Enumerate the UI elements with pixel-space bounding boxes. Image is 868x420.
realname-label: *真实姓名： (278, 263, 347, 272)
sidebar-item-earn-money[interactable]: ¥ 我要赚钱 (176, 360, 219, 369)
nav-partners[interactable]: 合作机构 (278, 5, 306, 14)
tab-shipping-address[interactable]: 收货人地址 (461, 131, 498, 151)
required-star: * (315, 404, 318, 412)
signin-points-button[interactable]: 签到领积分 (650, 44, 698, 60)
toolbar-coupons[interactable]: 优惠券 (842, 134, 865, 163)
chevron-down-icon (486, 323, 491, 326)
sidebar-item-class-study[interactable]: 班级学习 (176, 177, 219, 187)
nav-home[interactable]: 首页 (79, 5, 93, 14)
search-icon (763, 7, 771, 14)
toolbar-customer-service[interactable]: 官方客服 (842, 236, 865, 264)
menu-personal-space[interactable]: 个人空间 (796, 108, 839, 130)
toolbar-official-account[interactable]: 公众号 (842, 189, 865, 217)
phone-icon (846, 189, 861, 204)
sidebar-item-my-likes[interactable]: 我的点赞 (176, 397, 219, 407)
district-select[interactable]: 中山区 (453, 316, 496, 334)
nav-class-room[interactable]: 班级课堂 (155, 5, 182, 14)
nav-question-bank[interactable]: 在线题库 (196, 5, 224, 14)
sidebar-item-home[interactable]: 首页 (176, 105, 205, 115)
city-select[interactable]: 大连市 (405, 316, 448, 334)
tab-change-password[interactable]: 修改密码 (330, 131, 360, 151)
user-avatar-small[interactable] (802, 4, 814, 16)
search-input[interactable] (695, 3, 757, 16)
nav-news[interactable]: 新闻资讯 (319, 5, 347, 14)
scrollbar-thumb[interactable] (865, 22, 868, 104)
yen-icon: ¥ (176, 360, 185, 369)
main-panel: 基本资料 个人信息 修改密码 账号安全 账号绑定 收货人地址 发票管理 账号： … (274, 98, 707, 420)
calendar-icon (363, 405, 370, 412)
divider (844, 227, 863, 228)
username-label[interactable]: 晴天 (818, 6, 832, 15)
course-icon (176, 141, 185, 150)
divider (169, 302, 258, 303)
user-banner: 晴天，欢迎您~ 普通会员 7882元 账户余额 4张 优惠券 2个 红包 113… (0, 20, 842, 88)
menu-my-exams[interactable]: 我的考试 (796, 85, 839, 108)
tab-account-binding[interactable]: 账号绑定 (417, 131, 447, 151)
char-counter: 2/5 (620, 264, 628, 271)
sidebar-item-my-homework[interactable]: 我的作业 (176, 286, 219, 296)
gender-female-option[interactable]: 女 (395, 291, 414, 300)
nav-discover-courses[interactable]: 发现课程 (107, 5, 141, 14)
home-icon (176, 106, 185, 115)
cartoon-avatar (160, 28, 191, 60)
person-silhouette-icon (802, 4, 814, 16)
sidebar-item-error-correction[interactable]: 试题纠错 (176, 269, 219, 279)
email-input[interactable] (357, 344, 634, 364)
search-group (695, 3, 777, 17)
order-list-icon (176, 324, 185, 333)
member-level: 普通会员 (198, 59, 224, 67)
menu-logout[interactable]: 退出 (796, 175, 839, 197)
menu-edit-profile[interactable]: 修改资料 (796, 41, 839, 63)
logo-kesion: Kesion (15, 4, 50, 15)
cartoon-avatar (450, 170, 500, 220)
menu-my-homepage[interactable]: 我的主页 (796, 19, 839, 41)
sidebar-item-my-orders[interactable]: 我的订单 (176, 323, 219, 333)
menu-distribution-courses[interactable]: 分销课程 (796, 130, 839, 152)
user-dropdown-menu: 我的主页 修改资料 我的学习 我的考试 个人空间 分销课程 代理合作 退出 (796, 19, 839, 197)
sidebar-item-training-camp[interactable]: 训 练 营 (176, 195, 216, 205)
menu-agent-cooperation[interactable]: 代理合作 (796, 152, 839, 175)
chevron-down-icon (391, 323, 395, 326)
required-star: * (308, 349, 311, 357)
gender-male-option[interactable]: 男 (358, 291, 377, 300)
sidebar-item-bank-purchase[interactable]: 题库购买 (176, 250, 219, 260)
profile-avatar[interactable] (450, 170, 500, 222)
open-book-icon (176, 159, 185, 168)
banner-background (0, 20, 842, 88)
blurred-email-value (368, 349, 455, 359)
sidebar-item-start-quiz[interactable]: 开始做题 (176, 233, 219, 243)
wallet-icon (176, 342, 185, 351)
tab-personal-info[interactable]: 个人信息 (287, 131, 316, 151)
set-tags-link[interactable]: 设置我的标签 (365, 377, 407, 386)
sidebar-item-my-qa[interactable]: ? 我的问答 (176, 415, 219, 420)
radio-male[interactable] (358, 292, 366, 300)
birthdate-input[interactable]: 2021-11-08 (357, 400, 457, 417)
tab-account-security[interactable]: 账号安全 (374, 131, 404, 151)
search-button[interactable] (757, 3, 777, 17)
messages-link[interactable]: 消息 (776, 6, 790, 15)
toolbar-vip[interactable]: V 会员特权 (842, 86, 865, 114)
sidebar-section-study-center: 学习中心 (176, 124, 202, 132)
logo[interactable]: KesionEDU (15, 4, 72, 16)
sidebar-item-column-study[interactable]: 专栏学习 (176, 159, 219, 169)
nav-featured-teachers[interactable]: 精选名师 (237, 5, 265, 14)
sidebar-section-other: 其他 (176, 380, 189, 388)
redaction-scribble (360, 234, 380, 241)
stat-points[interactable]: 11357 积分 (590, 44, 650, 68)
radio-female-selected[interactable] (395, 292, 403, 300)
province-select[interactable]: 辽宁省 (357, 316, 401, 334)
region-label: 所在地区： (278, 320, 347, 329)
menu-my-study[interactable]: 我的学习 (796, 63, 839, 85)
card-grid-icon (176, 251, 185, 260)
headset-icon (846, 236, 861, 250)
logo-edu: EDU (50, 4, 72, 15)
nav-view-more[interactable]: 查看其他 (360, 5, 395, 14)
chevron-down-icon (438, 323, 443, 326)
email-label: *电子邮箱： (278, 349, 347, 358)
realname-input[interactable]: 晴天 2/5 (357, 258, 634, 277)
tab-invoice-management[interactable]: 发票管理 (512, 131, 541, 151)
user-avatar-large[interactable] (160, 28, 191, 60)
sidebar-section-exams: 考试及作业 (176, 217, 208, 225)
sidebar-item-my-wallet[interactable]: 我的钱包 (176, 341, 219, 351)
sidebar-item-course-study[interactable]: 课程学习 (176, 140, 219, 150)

- _What is required_: What is needed is an exact copy of all the records above.

- _Reply_:
Enumerate the UI elements with pixel-space bounding boxes. Image is 868x420.
realname-label: *真实姓名： (278, 263, 347, 272)
sidebar-item-earn-money[interactable]: ¥ 我要赚钱 (176, 360, 219, 369)
nav-partners[interactable]: 合作机构 (278, 5, 306, 14)
tab-shipping-address[interactable]: 收货人地址 (461, 131, 498, 151)
required-star: * (315, 404, 318, 412)
signin-points-button[interactable]: 签到领积分 (650, 44, 698, 60)
toolbar-coupons[interactable]: 优惠券 (842, 134, 865, 163)
chevron-down-icon (486, 323, 491, 326)
sidebar-item-class-study[interactable]: 班级学习 (176, 177, 219, 187)
nav-home[interactable]: 首页 (79, 5, 93, 14)
search-icon (763, 7, 771, 14)
toolbar-customer-service[interactable]: 官方客服 (842, 236, 865, 264)
menu-personal-space[interactable]: 个人空间 (796, 108, 839, 130)
toolbar-official-account[interactable]: 公众号 (842, 189, 865, 217)
phone-icon (846, 189, 861, 204)
sidebar-item-my-likes[interactable]: 我的点赞 (176, 397, 219, 407)
district-select[interactable]: 中山区 (453, 316, 496, 334)
nav-class-room[interactable]: 班级课堂 (155, 5, 182, 14)
nav-question-bank[interactable]: 在线题库 (196, 5, 224, 14)
sidebar-item-home[interactable]: 首页 (176, 105, 205, 115)
city-select[interactable]: 大连市 (405, 316, 448, 334)
tab-change-password[interactable]: 修改密码 (330, 131, 360, 151)
user-avatar-small[interactable] (802, 4, 814, 16)
search-input[interactable] (695, 3, 757, 16)
nav-news[interactable]: 新闻资讯 (319, 5, 347, 14)
scrollbar-thumb[interactable] (865, 22, 868, 104)
yen-icon: ¥ (176, 360, 185, 369)
main-panel: 基本资料 个人信息 修改密码 账号安全 账号绑定 收货人地址 发票管理 账号： … (274, 98, 707, 420)
calendar-icon (363, 405, 370, 412)
divider (844, 227, 863, 228)
username-label[interactable]: 晴天 (818, 6, 832, 15)
course-icon (176, 141, 185, 150)
divider (169, 302, 258, 303)
user-banner: 晴天，欢迎您~ 普通会员 7882元 账户余额 4张 优惠券 2个 红包 113… (0, 20, 842, 88)
menu-my-exams[interactable]: 我的考试 (796, 85, 839, 108)
tab-account-binding[interactable]: 账号绑定 (417, 131, 447, 151)
char-counter: 2/5 (620, 264, 628, 271)
sidebar-item-my-homework[interactable]: 我的作业 (176, 286, 219, 296)
gender-female-option[interactable]: 女 (395, 291, 414, 300)
nav-discover-courses[interactable]: 发现课程 (107, 5, 141, 14)
home-icon (176, 106, 185, 115)
cartoon-avatar (160, 28, 191, 60)
person-silhouette-icon (802, 4, 814, 16)
sidebar-item-error-correction[interactable]: 试题纠错 (176, 269, 219, 279)
email-input[interactable] (357, 344, 634, 364)
search-group (695, 3, 777, 17)
order-list-icon (176, 324, 185, 333)
member-level: 普通会员 (198, 59, 224, 67)
menu-logout[interactable]: 退出 (796, 175, 839, 197)
menu-edit-profile[interactable]: 修改资料 (796, 41, 839, 63)
logo-kesion: Kesion (15, 4, 50, 15)
cartoon-avatar (450, 170, 500, 220)
menu-my-homepage[interactable]: 我的主页 (796, 19, 839, 41)
sidebar-item-my-orders[interactable]: 我的订单 (176, 323, 219, 333)
menu-distribution-courses[interactable]: 分销课程 (796, 130, 839, 152)
user-dropdown-menu: 我的主页 修改资料 我的学习 我的考试 个人空间 分销课程 代理合作 退出 (796, 19, 839, 197)
sidebar-item-training-camp[interactable]: 训 练 营 (176, 195, 216, 205)
menu-agent-cooperation[interactable]: 代理合作 (796, 152, 839, 175)
chevron-down-icon (391, 323, 395, 326)
required-star: * (308, 349, 311, 357)
gender-male-option[interactable]: 男 (358, 291, 377, 300)
sidebar-item-bank-purchase[interactable]: 题库购买 (176, 250, 219, 260)
profile-avatar[interactable] (450, 170, 500, 222)
open-book-icon (176, 159, 185, 168)
banner-background (0, 20, 842, 88)
blurred-email-value (368, 349, 455, 359)
sidebar-item-start-quiz[interactable]: 开始做题 (176, 233, 219, 243)
wallet-icon (176, 342, 185, 351)
tab-personal-info[interactable]: 个人信息 (287, 131, 316, 151)
set-tags-link[interactable]: 设置我的标签 (365, 377, 407, 386)
sidebar-item-my-qa[interactable]: ? 我的问答 (176, 415, 219, 420)
radio-male[interactable] (358, 292, 366, 300)
birthdate-input[interactable]: 2021-11-08 (357, 400, 457, 417)
tab-account-security[interactable]: 账号安全 (374, 131, 404, 151)
search-button[interactable] (757, 3, 777, 17)
messages-link[interactable]: 消息 (776, 6, 790, 15)
toolbar-vip[interactable]: V 会员特权 (842, 86, 865, 114)
sidebar-section-study-center: 学习中心 (176, 124, 202, 132)
logo[interactable]: KesionEDU (15, 4, 72, 16)
sidebar-item-column-study[interactable]: 专栏学习 (176, 159, 219, 169)
nav-featured-teachers[interactable]: 精选名师 (237, 5, 265, 14)
sidebar-section-other: 其他 (176, 380, 189, 388)
redaction-scribble (360, 234, 380, 241)
stat-points[interactable]: 11357 积分 (590, 44, 650, 68)
radio-female-selected[interactable] (395, 292, 403, 300)
province-select[interactable]: 辽宁省 (357, 316, 401, 334)
region-label: 所在地区： (278, 320, 347, 329)
menu-my-study[interactable]: 我的学习 (796, 63, 839, 85)
card-grid-icon (176, 251, 185, 260)
headset-icon (846, 236, 861, 250)
logo-edu: EDU (50, 4, 72, 15)
nav-view-more[interactable]: 查看其他 (360, 5, 395, 14)
chevron-down-icon (438, 323, 443, 326)
email-label: *电子邮箱： (278, 349, 347, 358)
realname-input[interactable]: 晴天 2/5 (357, 258, 634, 277)
tab-invoice-management[interactable]: 发票管理 (512, 131, 541, 151)
user-avatar-large[interactable] (160, 28, 191, 60)
sidebar-section-exams: 考试及作业 (176, 217, 208, 225)
sidebar-item-my-wallet[interactable]: 我的钱包 (176, 341, 219, 351)
sidebar-item-course-study[interactable]: 课程学习 (176, 140, 219, 150)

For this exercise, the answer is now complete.